The question of how much time diabetes management actually takes each day is often asked. It sounds a very simple question; however, as is often the case, the answer is more complex than it might appear to be. Hidden behind the question is a plethora of definitions of what it means to either personally self-manage or support the self-management of type 1 diabetes, and it is extremely difficult to quantify in hours and minutes exactly what this means in the context of everyday life. One could ask whether it is even possible to reduce diabetes self-management to a unit of time and, if it is, what aspects of care should be measured. Should physical tasks, such as self-monitoring of blood glucose, insulin injections and cannula set changes, be measured alone? Or should the time spent “thinking” about diabetes also be included? If so, is it possible to capture this in any meaningful way?
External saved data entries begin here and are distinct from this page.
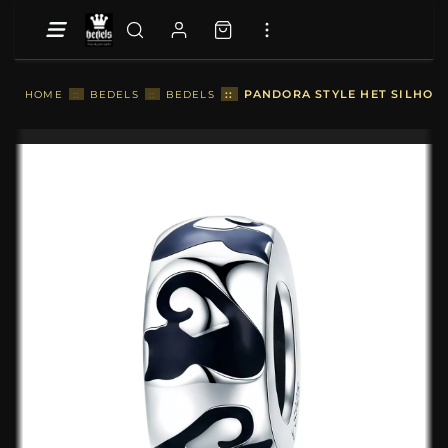
::
PANDORA STYLE HET SILHOUE
HOME
::
BEDELS
::
BEDELS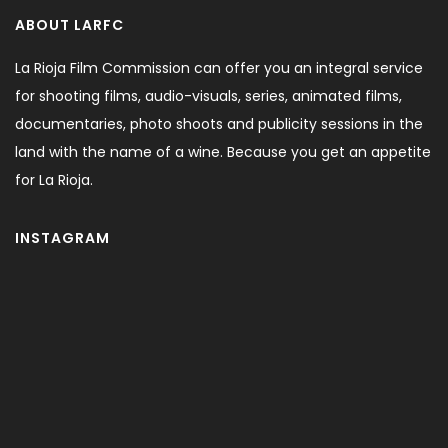
ABOUT LARFC
La Rioja Film Commission can offer you an integral service
for shooting films, audio-visuals, series, animated films,
documentaries, photo shoots and publicity sessions in the
land with the name of a wine. Because you get an appetite
for La Rioja.
INSTAGRAM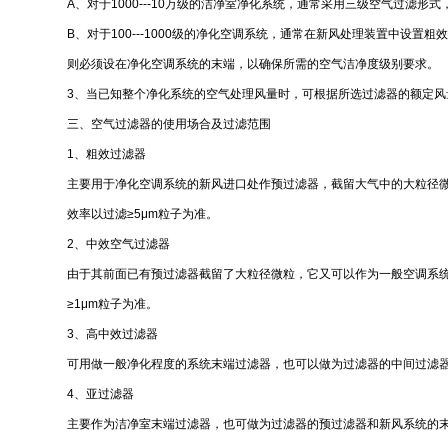
A、对于1000---10万级的洁净室净化系统，通常采用三级空气过
B、对于100---1000级的净化空调系统，通常在新风处理装置中
则必须设在净化空调系统的末端，以确保所需的空气洁净度级别要求。
3、当已知整个净化系统的空气处理风量时，可根据所选过滤器的额定风
三、空气过滤器的使用场合及过滤范围
1、粗效过滤器
主要用于净化空调系统的新风进口处作预过滤器，截留大气中的大粒径微
效率以过滤≥5μm粒子为准。
2、中效空气过滤器
由于其前面已有预过滤器截留了大粒径微粒，它又可以作为一般空调系统
≥1μm粒子为准。
3、高中效过滤器
可用做一般净化程度的系统末端过滤器，也可以做为过滤器的中间过滤器；
4、亚过滤器
主要作为洁净室末端过滤器，也可做为过滤器的预过滤器和新风系统的末级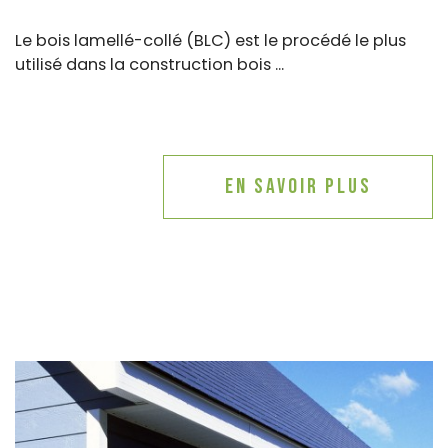
Le bois lamellé-collé (BLC) est le procédé le plus
utilisé dans la construction bois ...
En savoir plus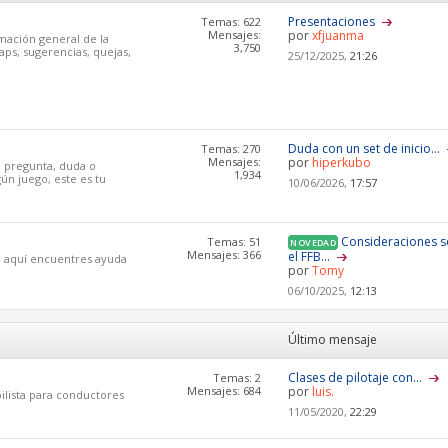
Presentaciones
Temas: 622
Mensajes:
por
xfjuanma
mación general de la
3,750
aps, sugerencias, quejas,
25/12/2025,
21:26
Duda con un set de inicio...
Temas: 270
Mensajes:
por
hiperkubo
a pregunta, duda o
1,934
ún juego, este es tu
10/06/2026,
17:57
Consideraciones 
Temas: 51
NOVEDAD
Mensajes: 366
el FFB...
ue aquí encuentres ayuda
por
Tomy
06/10/2025,
12:13
Último mensaje
Clases de pilotaje con...
Temas: 2
Mensajes: 684
por
luis.
ilista para conductores
11/05/2020,
22:29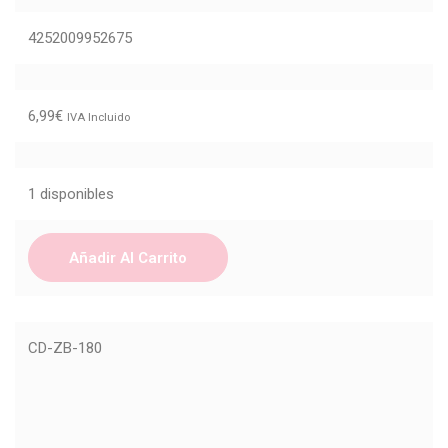
4252009952675
6,99
€
IVA Incluido
1 disponibles
Añadir Al Carrito
CD-ZB-180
In the STAR 3 (Sensor-Augmented Pump Therapy for A1C Reduction 3) study, Kamble et al (2013) attempted to do just that and compare the “patient time costs” associated with sensor-augmented insulin pump (SAP) and multiple daily injection (MDI) therapy in people with type 1 diabetes. They explored the time costs of 483 people aged 7–70 years in a 52-week clinical trial. After the 8-week initiation period, participants in the SAP group were found to spend an average of 4.4 hours per week on diabetes-related care, while the MDI group spent 3.4 hours. The authors acknowledge that they did not record the time spent on specific activities, and that their estimates did not explicitly account for caregivers’ and family members’ time. Such a quantification remains useful, however, as it recognises individuals’ ongoing time demands specific to diabetes management. The authors concluded that participants receiving SAP therapy spent approximately 1 hour more per week on diabetes-related care than MDI recipients, resulting in higher personal time costs.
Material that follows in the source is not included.